Four states, one heart transplant
Fingers crossed for 96 hours
- Published 22.05.18
Anandapur: A heart harvested from a brain-dead road accident victim in Bangalore on Monday morning was transplanted about four hours later in a man from Jharkhand at a hospital in Calcutta by doctors flown in from Chennai.
Dilchand Singh, 38, the recipient of the heart, is "under strict observation" in an isolation room at Fortis Hospital in Anandapur, off the Bypass. Doctors could only say after 96 hours whether he was "preliminarily out of the critical stage".
Eastern India's first heart transplant was also marked by the first green-channel transportation of a vital organ to Calcutta from another city.
Concerted efforts by multiple agencies resulted in the heart harvested from 21-year-old Varun D.K. at SPARSH Super Speciality Hospital in Bangalore's Yeshwantpur at 7.19am reach the Bypass hospital at 11.29am.
The journey spanning 2,000km could be completed in four hours flat because of green channels police in Bangalore and Calcutta created to facilitate the organ's transit.
The ambulance ferrying the heart took 26 minutes to cover the 32km from the Yeshwantpur hospital to the Bangalore airport, a journey that involved negotiating six major traffic signals.
In Calcutta, the 20km journey from the airport to Fortis hospital was made in 20 minutes.
"We have never tried something like this before," said cardiac surgeon K.R. Balakrishnan of Fortis Malar Hospital in Chennai, who flew down with his team for the surgery.
"Two teams of doctors left Chennai early on Sunday. One reached Bangalore to retrieve the heart and the other came to Calcutta to ready the recipient for the transplant."
The family of Varun, who had met with a road accident and was admitted to SPARSH Super Speciality Hospital, agreed to donate his heart and other organs after he was declared brain dead.
Singh, a para-teacher who had been suffering from dilated cardiomyopathy, was chosen as the recipient after three parameters of Varun - blood group (A positive), body weight and another blood parameter called CDC - matched his.

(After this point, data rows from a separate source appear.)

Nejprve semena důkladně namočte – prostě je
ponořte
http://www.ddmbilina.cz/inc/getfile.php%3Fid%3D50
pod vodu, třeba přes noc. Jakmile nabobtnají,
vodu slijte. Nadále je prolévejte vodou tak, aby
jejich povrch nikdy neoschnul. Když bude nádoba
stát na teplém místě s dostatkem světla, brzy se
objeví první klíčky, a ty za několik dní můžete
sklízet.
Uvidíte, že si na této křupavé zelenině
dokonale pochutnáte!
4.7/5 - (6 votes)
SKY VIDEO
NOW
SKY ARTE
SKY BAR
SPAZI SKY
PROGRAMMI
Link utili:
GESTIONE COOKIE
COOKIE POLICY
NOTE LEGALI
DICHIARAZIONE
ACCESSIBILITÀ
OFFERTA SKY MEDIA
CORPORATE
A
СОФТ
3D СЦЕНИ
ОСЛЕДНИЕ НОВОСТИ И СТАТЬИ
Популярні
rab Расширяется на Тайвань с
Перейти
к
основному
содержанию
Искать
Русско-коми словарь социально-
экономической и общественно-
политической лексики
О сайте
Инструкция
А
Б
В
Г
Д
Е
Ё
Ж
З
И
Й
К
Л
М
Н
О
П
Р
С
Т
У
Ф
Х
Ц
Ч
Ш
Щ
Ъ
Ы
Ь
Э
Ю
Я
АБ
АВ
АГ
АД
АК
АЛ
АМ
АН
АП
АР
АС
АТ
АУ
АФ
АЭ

Dilated cardiomyopathy is a condition in which the heart loses its ability to pump blood because of enlargement of its main pumping chamber, the left ventricle.
Singh, a resident of Jhanjhi village in Jharkhand's Deoghar district, was among the prospective recipients registered with the National Organ and Tissue Transplant Organisation.

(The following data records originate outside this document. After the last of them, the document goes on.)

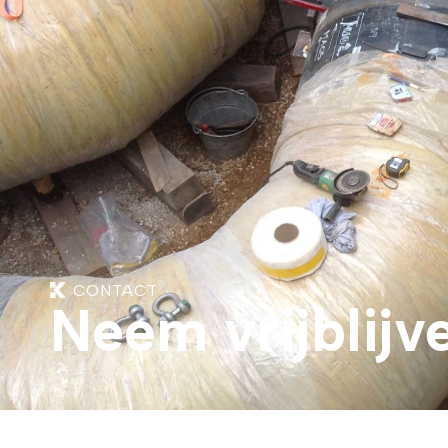
CONTACT
Neem vrijblijv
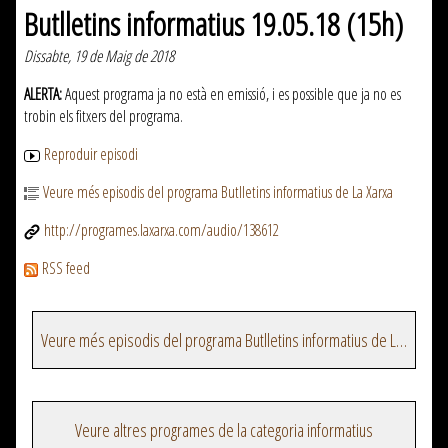
Butlletins informatius 19.05.18 (15h)
Dissabte, 19 de Maig de 2018
ALERTA:
Aquest programa ja no està en emissió, i es possible que ja no es
trobin els fitxers del programa.
Reproduir episodi
Veure més episodis del programa Butlletins informatius de La Xarxa
http://programes.laxarxa.com/audio/138612
RSS feed
Veure més episodis del programa Butlletins informatius de La Xarxa
Veure altres programes de la categoria informatius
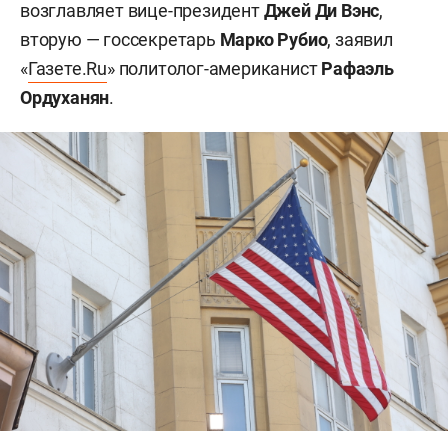
возглавляет вице-президент
Джей Ди Вэнс
,
вторую — госсекретарь
Марко Рубио
, заявил
«
Газете.Ru
» политолог-американист
Рафаэль
Ордуханян
.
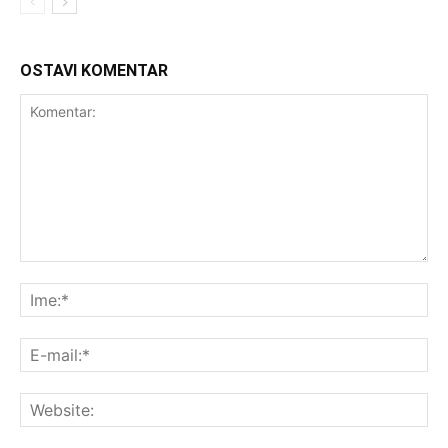
OSTAVI KOMENTAR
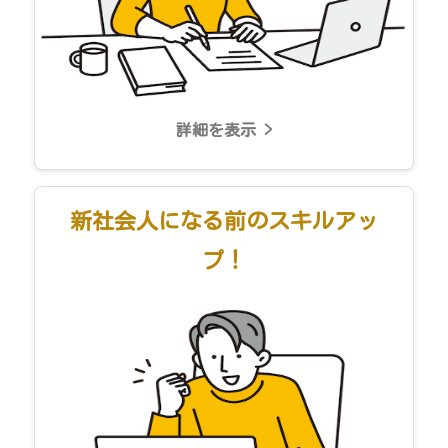
詳細を表示 >
新社会人になる前のスキルアッ
プ！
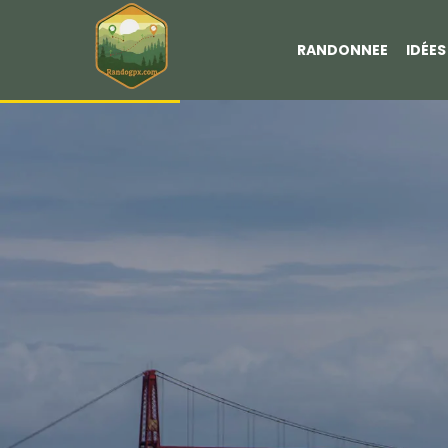
RANDONNEE
IDÉE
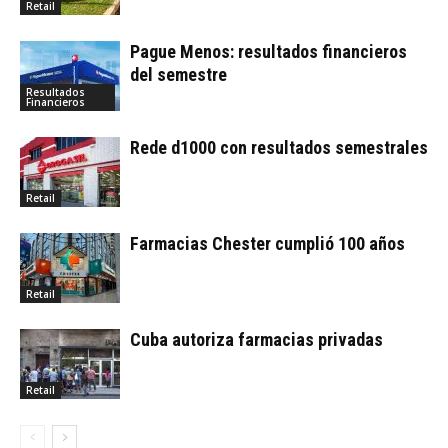
Retail
Pague Menos: resultados financieros
del semestre
Resultados
Financieros
Rede d1000 con resultados semestrales
Retail
Farmacias Chester cumplió 100 años
Retail
Cuba autoriza farmacias privadas
Retail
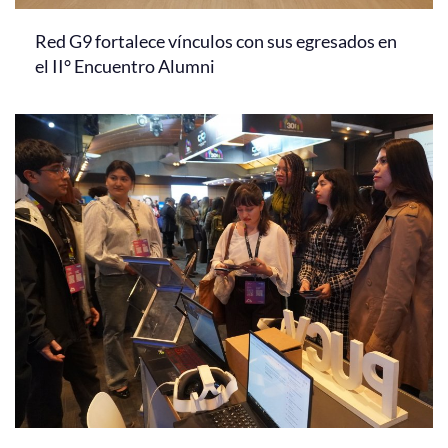
Red G9 fortalece vínculos con sus egresados en
el II° Encuentro Alumni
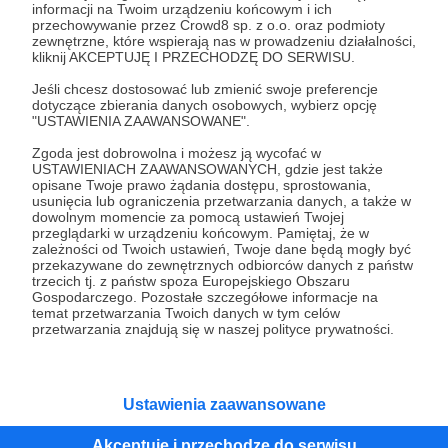
informacji na Twoim urządzeniu końcowym i ich
przechowywanie przez Crowd8 sp. z o.o. oraz podmioty
Tak, przejdź do strony
zewnętrzne, które wspierają nas w prowadzeniu działalności,
kliknij AKCEPTUJĘ I PRZECHODZĘ DO SERWISU.
Pozostań na Patronite
Jeśli chcesz dostosować lub zmienić swoje preferencje
dotyczące zbierania danych osobowych, wybierz opcję
"USTAWIENIA ZAAWANSOWANE".
Zgoda jest dobrowolna i możesz ją wycofać w
USTAWIENIACH ZAAWANSOWANYCH, gdzie jest także
Kategorie
opisane Twoje prawo żądania dostępu, sprostowania,
O Patronite
usunięcia lub ograniczenia przetwarzania danych, a także w
dowolnym momencie za pomocą ustawień Twojej
Dodatkowe produkty
przeglądarki w urządzeniu końcowym. Pamiętaj, że w
Pomoc
zależności od Twoich ustawień, Twoje dane będą mogły być
przekazywane do zewnętrznych odbiorców danych z państw
trzecich tj. z państw spoza Europejskiego Obszaru
Gospodarczego. Pozostałe szczegółowe informacje na
temat przetwarzania Twoich danych w tym celów
przetwarzania znajdują się w naszej polityce prywatności.
Regulamin
Polityka prywatności
Patronite Commons
Warunki korzystania z serwisu
Ustawienia zaawansowane
Akceptuję i przechodzę do serwisu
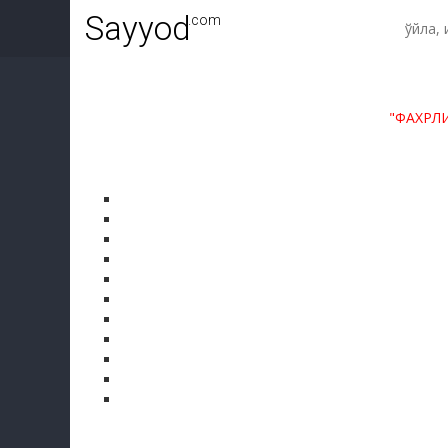
Sayyod
.com
"ФАХРЛ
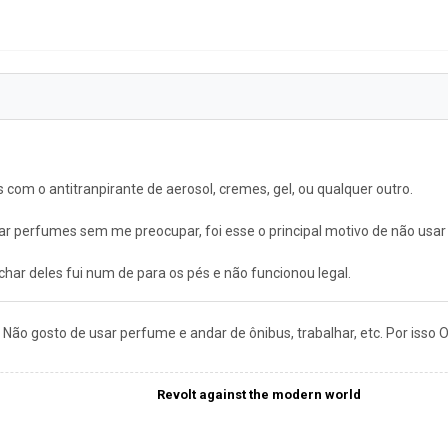
 com o antitranpirante de aerosol, cremes, gel, ou qualquer outro.
 perfumes sem me preocupar, foi esse o principal motivo de não usar 
achar deles fui num de para os pés e não funcionou legal.
Não gosto de usar perfume e andar de ônibus, trabalhar, etc. Por isso O
Revolt against the modern world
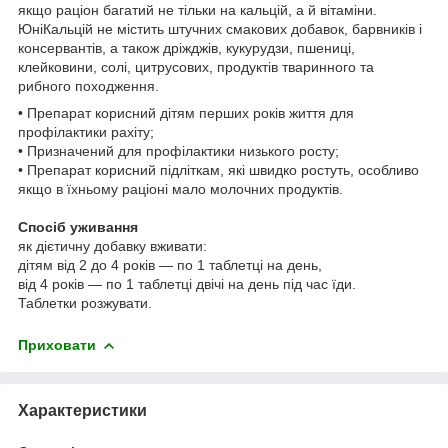
якщо раціон багатий не тільки на кальцій, а й вітаміни.
ЮніКальцій не містить штучних смакових добавок, барвників і
консервантів, а також дріжджів, кукурудзи, пшениці,
клейковини, солі, цитрусових, продуктів тваринного та
рибного походження.
• Препарат корисний дітям перших років життя для
профілактики рахіту;
• Призначений для профілактики низького росту;
• Препарат корисний підліткам, які швидко ростуть, особливо
якщо в їхньому раціоні мало молочних продуктів.
Спосіб уживання
як дієтичну добавку вживати:
дітям від 2 до 4 років — по 1 таблетці на день,
від 4 років — по 1 таблетці двічі на день під час їди.
Таблетки розжувати.
Приховати
Характеристики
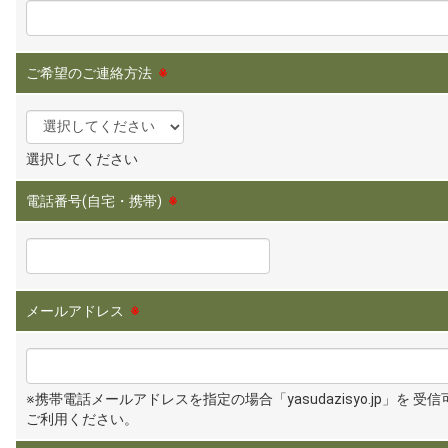
ご希望のご連絡方法
※
選択してください
電話番号(自宅・携帯)
※
メールアドレス
※
※携帯電話メールアドレスを指定の場合「yasudazisyo.jp」を 受
ご利用ください。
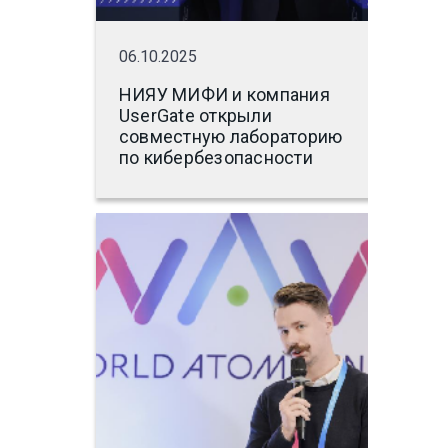
06.10.2025
НИЯУ МИФИ и компания
UserGate открыли
совместную лабораторию
по кибербезопасности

A detailed transportation plan was worked out involving multiple agencies of the two cities. The plan focussed on saving as much time as possible because a heart has to be transplanted within four hours - it can be stretched to five - of the harvest.

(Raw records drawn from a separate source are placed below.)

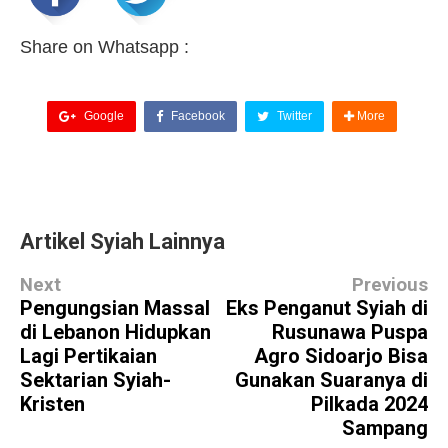
Share on Whatsapp :
Google
Facebook
Twitter
More
Artikel Syiah Lainnya
Next
Previous
Pengungsian Massal
Eks Penganut Syiah di
di Lebanon Hidupkan
Rusunawa Puspa
Lagi Pertikaian
Agro Sidoarjo Bisa
Sektarian Syiah-
Gunakan Suaranya di
Kristen
Pilkada 2024
Sampang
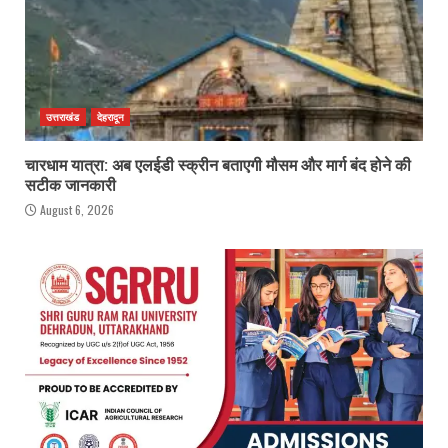
उत्तराखंड
देहरादून
चारधाम यात्रा: अब एलईडी स्क्रीन बताएगी मौसम और मार्ग बंद होने की
सटीक जानकारी
August 6, 2026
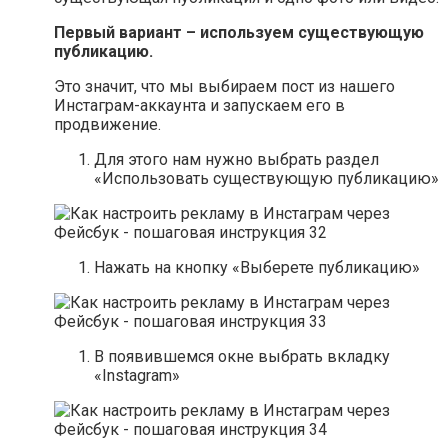
Первый вариант – используем существующую
публикацию.
Это значит, что мы выбираем пост из нашего
Инстаграм-аккаунта и запускаем его в
продвижение.
Для этого нам нужно выбрать раздел
«Использовать существующую публикацию»
Нажать на кнопку «Выберете публикацию»
В появившемся окне выбрать вкладку
«Instagram»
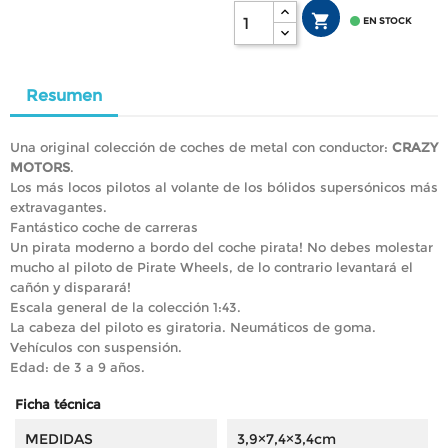


EN STOCK
Resumen
Una original colección de coches de metal con conductor:
CRAZY
MOTORS
.
Los más locos pilotos al volante de los bólidos supersónicos más
extravagantes.
Fantástico coche de carreras
Un pirata moderno a bordo del coche pirata! No debes molestar
mucho al piloto de Pirate Wheels, de lo contrario levantará el
cañón y disparará!
Escala general de la colección 1:43.
La cabeza del piloto es giratoria. Neumáticos de goma.
Vehículos con suspensión.
Edad: de 3 a 9 años.
Ficha técnica
MEDIDAS
3,9×7,4×3,4cm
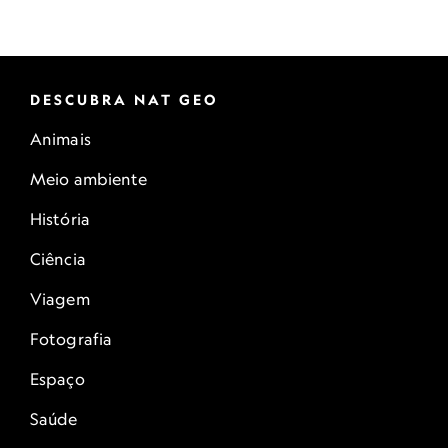
DESCUBRA NAT GEO
Animais
Meio ambiente
História
Ciência
Viagem
Fotografia
Espaço
Saúde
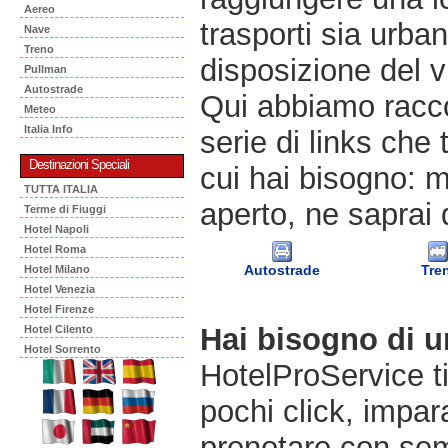
Aereo
trasporti sia urban
Nave
Treno
disposizione del v
Pullman
Autostrade
Qui abbiamo racco
Meteo
Italia Info
serie di links che 
Destinazioni Speciali
cui hai bisogno: m
TUTTA ITALIA
aperto, ne saprai 
Terme di Fiuggi
Hotel Napoli
Hotel Roma
Autostrade
Tre
Hotel Milano
Hotel Venezia
Hotel Firenze
Hai bisogno di 
Hotel Cilento
Hotel Sorrento
HotelProService t
pochi click, impara
prenotare con semp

A seat was reserved on an IndiGo flight for the 20kg white box containing the heart, which was dipped in a solution called cardioplegia. The temperature in the box was maintained between 2 and 4 degrees Celsius.
"This was the first heart transplant in eastern India and we hope it creates awareness here. Many teams of doctors have received training and are equipped to perform heart transplants but such surgeries do not happen in the region because relatives of brain-dead patients do not come forward to donate organs," said Balakrishnan.
Data gleaned from 260 cardiac transplants at Fortis Malar Hospital suggests that 95 per cent of the recipients survive for up to 30 days, 85 per cent survive for up to five years and 70 per cent for up to 10 years.
The team of 15 doctors who conducted the operation included Suresh Rao, chief cardiac anaesthetist of the Chennai hospital. The team members from the Bypass hospital included Tapas Raychaudhury and K.M. Mandana, cardiothoracic and vascular surgeons, and Saikat Bhattacharya, intensivist and cardiac anaesthetist.
Singh's brother Umesh, 29, who was the only one accompanying him, said they received a call from the Calcutta hospital on Sunday morning and left for the city within two hours. "It's a big operation and we knew it was risky but my brother was suffering so much that he decided to go for it," said Umesh.